Task instructions
Find the line in the entries below that contains "影音串流線(隨貨附) + 5". Repeat it exactly, and every line after it through the line that contains "cette situation, les".

** Opening Records for this exercise block **

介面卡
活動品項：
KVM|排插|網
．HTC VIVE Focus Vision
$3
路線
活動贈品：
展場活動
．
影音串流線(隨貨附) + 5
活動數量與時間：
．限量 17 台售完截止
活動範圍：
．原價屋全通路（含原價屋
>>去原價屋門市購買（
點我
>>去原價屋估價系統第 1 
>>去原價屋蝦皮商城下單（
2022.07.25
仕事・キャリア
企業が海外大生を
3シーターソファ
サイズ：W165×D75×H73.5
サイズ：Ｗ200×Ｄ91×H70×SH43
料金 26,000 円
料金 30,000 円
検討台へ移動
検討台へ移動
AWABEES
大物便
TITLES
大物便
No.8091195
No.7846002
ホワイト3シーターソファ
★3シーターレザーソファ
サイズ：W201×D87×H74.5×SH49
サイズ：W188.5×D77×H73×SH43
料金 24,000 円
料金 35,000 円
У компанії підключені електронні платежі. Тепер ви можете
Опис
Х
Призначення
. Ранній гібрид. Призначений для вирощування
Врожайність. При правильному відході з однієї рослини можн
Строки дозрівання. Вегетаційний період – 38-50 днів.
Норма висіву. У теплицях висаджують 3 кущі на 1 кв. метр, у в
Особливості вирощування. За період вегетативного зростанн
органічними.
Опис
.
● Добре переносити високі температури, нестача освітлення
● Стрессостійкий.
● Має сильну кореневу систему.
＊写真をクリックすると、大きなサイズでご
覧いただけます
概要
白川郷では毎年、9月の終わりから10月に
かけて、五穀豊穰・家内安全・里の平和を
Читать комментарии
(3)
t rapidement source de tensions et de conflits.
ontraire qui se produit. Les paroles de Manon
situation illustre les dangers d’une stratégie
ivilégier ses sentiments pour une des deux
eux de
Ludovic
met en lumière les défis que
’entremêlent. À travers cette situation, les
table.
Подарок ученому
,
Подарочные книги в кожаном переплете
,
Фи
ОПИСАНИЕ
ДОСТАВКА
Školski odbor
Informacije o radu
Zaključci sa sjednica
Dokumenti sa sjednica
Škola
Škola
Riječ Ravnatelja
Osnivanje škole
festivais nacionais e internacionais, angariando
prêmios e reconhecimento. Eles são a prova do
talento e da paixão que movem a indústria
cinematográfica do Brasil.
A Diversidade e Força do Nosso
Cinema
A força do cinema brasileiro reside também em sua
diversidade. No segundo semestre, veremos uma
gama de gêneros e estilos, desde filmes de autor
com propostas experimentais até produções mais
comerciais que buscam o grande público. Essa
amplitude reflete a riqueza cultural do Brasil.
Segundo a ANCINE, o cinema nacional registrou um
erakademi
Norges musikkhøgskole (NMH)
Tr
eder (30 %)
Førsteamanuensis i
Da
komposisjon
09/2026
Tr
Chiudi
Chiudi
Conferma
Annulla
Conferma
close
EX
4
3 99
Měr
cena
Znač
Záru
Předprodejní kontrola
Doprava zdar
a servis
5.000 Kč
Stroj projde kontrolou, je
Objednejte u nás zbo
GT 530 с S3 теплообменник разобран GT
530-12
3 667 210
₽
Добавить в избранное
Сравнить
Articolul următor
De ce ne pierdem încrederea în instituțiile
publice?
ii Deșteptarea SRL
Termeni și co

** Closing Records for this exercise block **

Reply to the task
影音串流線(隨貨附) + 5
活動數量與時間：
．限量 17 台售完截止
活動範圍：
．原價屋全通路（含原價屋
>>去原價屋門市購買（
點我
>>去原價屋估價系統第 1 
>>去原價屋蝦皮商城下單（
2022.07.25
仕事・キャリア
企業が海外大生を
3シーターソファ
サイズ：W165×D75×H73.5
サイズ：Ｗ200×Ｄ91×H70×SH43
料金 26,000 円
料金 30,000 円
検討台へ移動
検討台へ移動
AWABEES
大物便
TITLES
大物便
No.8091195
No.7846002
ホワイト3シーターソファ
★3シーターレザーソファ
サイズ：W201×D87×H74.5×SH49
サイズ：W188.5×D77×H73×SH43
料金 24,000 円
料金 35,000 円
У компанії підключені електронні платежі. Тепер ви можете
Опис
Х
Призначення
. Ранній гібрид. Призначений для вирощування
Врожайність. При правильному відході з однієї рослини можн
Строки дозрівання. Вегетаційний період – 38-50 днів.
Норма висіву. У теплицях висаджують 3 кущі на 1 кв. метр, у в
Особливості вирощування. За період вегетативного зростанн
органічними.
Опис
.
● Добре переносити високі температури, нестача освітлення
● Стрессостійкий.
● Має сильну кореневу систему.
＊写真をクリックすると、大きなサイズでご
覧いただけます
概要
白川郷では毎年、9月の終わりから10月に
かけて、五穀豊穰・家内安全・里の平和を
Читать комментарии
(3)
t rapidement source de tensions et de conflits.
ontraire qui se produit. Les paroles de Manon
situation illustre les dangers d’une stratégie
ivilégier ses sentiments pour une des deux
eux de
Ludovic
met en lumière les défis que
’entremêlent. À travers cette situation, les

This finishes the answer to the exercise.